Türkiye’nin farklı bölgelerinde yer alan 7 önemli gölde yapılan araştırma, tatlı su kaynaklarının mikroplastik kirliliğiyle karşı karşıya olduğunu ortaya koydu. Suda ve tortularda (sediment) yapılan ölçümler, koruma altındaki göllerin bile risk altında olduğunu gösterdi.

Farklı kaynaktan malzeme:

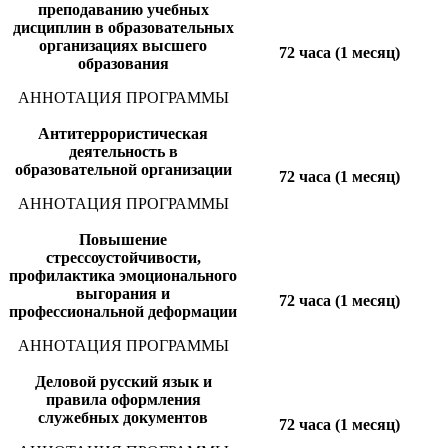
преподаванию учебных
дисциплин в образовательных
организациях высшего
72 часа (1 месяц)
образования
АННОТАЦИЯ ПРОГРАММЫ
Антитеррористическая
деятельность в
образовательной организации
72 часа (1 месяц)
АННОТАЦИЯ ПРОГРАММЫ
Повышение
стрессоустойчивости,
профилактика эмоционального
выгорания и
72 часа (1 месяц)
профессиональной деформации
АННОТАЦИЯ ПРОГРАММЫ
Деловой русский язык и
правила оформления
служебных документов
72 часа (1 месяц)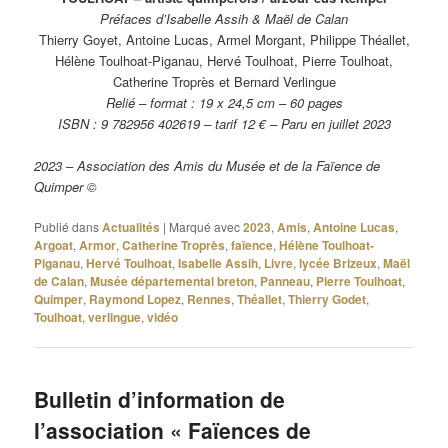
Préfaces d’Isabelle Assih & Maël de Calan
Thierry Goyet, Antoine Lucas, Armel Morgant, Philippe Théallet,
Hélène Toulhoat-Piganau, Hervé Toulhoat, Pierre Toulhoat,
Catherine Troprès et Bernard Verlingue
Relié – format : 19 x 24,5 cm – 60 pages
ISBN : 9 782956 402619 – tarif 12 € – Paru en juillet 2023
2023 – Association des Amis du Musée et de la Faïence de
Quimper ©
Publié dans
Actualités
|
Marqué avec
2023
,
Amis
,
Antoine Lucas
,
Argoat
,
Armor
,
Catherine Troprès
,
faïence
,
Hélène Toulhoat-
Piganau
,
Hervé Toulhoat
,
Isabelle Assih
,
Livre
,
lycée Brizeux
,
Maël
de Calan
,
Musée départemental breton
,
Panneau
,
Pierre Toulhoat
,
Quimper
,
Raymond Lopez
,
Rennes
,
Théallet
,
Thierry Godet
,
Toulhoat
,
verlingue
,
vidéo
Bulletin d’information de
l’association « Faïences de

Türkiye'nin en kirli gölü hangisi?
Araştırmaya göre, Borçka Baraj Gölü’nde 1 litre suda ortalama 0,69 adet mikroplastik tespit edilirken, en yüksek sediment kirliliği ise Şavşat Karagöl’de kilogramda ortalama 344 adet olarak ölçüldü. Bu durum, su altı tortularının mikroplastik birikiminde önemli rol oynadığını gösteriyor.
Sudan alınan örneklerde mikroplastiklerin büyük çoğunluğunun (%82,4) "fragment" yani kırık plastik parçaları olduğu belirlendi. Geri kalan %17,6’sını ise lif (fiber) formundaki mikroplastikler oluşturuyor. Sedimentteki oran ise lif ve parçacık arasında daha dengeli.
Prof. Dr. Kenan Gedik’e göre kirliliğin temel sebepleri, turistik faaliyetler, balıkçılık ekipmanları ve arıtılmamış atık sular. Özellikle plastik ambalaj atıkları, tekstil lifleri ve balıkçılık malzemeleri su kaynaklarını kirleten başlıca unsurlar arasında yer alıyor.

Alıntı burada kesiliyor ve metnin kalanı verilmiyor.